To design a system where all heads operate when a fire is detected anywhere within the premises, you would probably need some type of separate detecting mechanism that would open a valve to activate a piping system feeding open sprinkler heads. These days it would probably be a thermostat triggering a solenoid valve, however, it could also be done with pneumatics or hydraulics. Just never seen one and I have seen and tested hundreds of systems.
However, there are some CO2 or dry powder system that trigger multiple nozzles. I believe some guys got suffocated when a CO2 system went off in a computer control room in the early days of protecting computer mainframes - don't have first hand confirmation so it may have just been an urban rumor, though...

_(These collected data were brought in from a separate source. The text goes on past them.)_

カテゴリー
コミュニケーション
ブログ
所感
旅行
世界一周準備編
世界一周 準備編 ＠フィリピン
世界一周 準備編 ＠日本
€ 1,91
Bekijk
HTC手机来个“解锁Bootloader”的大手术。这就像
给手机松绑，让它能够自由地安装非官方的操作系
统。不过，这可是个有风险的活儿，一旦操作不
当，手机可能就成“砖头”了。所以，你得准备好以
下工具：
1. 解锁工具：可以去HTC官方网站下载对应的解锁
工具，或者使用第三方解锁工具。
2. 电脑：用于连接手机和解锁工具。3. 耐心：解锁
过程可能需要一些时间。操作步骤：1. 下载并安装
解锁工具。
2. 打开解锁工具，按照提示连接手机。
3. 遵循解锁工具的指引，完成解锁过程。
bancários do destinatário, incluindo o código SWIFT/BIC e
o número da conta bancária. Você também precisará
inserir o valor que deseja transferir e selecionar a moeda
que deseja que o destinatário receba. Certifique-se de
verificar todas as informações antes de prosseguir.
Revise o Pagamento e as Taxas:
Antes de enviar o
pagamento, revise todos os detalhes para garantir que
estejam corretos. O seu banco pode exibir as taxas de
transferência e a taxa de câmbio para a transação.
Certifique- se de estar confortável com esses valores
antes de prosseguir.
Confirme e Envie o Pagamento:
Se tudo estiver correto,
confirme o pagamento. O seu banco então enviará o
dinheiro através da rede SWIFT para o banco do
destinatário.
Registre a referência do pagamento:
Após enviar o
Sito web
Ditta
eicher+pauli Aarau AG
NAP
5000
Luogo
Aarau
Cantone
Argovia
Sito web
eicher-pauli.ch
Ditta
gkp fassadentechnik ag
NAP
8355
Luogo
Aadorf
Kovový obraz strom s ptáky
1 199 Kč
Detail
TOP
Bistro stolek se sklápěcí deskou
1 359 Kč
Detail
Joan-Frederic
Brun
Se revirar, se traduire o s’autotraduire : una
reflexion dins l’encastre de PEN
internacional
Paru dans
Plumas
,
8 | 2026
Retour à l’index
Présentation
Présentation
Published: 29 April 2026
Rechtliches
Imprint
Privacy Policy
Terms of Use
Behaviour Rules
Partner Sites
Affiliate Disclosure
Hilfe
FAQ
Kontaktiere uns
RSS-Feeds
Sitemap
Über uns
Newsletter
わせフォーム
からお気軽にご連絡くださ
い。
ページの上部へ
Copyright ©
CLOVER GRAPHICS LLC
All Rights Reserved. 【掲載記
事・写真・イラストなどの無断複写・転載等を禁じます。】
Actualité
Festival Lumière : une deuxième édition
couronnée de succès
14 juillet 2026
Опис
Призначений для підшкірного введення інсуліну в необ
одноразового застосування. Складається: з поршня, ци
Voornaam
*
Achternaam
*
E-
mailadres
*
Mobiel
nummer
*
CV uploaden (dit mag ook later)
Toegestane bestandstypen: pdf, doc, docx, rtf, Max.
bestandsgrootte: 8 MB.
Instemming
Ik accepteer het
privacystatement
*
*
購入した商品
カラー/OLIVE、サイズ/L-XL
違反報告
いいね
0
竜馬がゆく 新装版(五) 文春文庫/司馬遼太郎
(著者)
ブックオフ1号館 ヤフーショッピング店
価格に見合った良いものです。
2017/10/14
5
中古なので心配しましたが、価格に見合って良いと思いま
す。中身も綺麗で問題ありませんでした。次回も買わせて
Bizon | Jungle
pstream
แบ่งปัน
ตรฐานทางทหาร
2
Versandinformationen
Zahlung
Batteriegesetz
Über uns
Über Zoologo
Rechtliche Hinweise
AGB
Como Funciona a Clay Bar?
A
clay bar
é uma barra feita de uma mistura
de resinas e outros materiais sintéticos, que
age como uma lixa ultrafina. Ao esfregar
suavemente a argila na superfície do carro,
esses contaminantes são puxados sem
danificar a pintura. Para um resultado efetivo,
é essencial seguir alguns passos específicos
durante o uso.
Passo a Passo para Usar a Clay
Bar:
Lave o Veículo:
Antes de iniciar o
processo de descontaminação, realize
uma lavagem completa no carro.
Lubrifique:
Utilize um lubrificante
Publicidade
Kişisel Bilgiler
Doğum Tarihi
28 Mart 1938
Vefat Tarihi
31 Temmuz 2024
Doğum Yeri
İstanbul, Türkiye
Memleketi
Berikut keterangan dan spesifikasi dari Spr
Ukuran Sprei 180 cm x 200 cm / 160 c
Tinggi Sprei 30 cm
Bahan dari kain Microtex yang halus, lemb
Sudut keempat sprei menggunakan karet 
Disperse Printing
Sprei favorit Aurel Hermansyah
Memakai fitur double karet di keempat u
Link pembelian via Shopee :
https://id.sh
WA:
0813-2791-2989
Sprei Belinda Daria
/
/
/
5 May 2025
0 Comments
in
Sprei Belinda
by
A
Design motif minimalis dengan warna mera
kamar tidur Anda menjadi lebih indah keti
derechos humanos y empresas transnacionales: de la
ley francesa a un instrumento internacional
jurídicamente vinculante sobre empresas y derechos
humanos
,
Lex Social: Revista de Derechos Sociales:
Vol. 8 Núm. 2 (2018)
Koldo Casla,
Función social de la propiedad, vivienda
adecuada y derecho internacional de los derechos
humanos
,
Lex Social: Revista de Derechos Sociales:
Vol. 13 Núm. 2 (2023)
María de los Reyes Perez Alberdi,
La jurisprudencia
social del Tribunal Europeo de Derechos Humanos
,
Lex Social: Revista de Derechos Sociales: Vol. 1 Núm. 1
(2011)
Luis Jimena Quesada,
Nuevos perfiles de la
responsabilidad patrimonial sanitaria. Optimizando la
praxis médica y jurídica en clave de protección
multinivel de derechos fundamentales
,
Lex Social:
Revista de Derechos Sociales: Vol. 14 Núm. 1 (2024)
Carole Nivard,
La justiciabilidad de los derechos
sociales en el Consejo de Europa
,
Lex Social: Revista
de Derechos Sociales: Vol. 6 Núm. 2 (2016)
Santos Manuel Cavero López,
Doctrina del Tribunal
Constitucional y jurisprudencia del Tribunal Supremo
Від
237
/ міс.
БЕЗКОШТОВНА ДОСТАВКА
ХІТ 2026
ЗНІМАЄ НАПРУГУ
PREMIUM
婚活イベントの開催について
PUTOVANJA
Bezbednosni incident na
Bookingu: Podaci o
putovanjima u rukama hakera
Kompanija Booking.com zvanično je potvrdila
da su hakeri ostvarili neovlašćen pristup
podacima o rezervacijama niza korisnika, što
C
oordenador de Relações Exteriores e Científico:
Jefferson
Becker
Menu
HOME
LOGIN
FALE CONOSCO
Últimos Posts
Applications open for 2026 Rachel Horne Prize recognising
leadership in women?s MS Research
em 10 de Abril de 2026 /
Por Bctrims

Picture of a typical sprinkler head:
http://shop.store.yahoo.com/academyfire/noname.html
And, yeah, an activated sprinkler head can create a bit of a mess, but not nearly as much as letting most fires run unchecked...
Edited 9/29/2003 9:22:53 PM ET by CaseyR
I believe some guys got suffocated when a CO2 system went off in a computer control room in the early days of protecting computer mainframes - don't have first hand confirmation so it may have just been an urban rumor, though...
Not an urban myth, I read an article about it in Popular science or Popular Mechanics.You get out of life what you put into it......minus taxes.
Marv
In Vancouver sprinkler systems are required in all new houses and the inspector will often ask for them in renovated areas of the existing house as well.
Quality repairs for your home.
Aaron the Handyman
Vancouver, Canada
I read somewhere that some towns that have required new houses to be sprinklered found that the homeowners don't maintain the systems and over time the systems are not functional in a lot of homes.
From calls I get from my customers, which I cannot handle because I do not have the approvals and licences, they have to be inspected annually.Quality repairs for your home.
Aaron the HandymanVancouver, Canada
Kareem Abdul Jabbar home burned down, he was located in the hills above Los Angeles, he needed fire sprinklers. Lots of new tract homes have sprinklers required by the City of Los Angeles in the hills, cause Fireman want them. Some smaller cities in Los Angeles County require them if you add an addition.
Been more damage from movers breaking the heads off, than saved homes.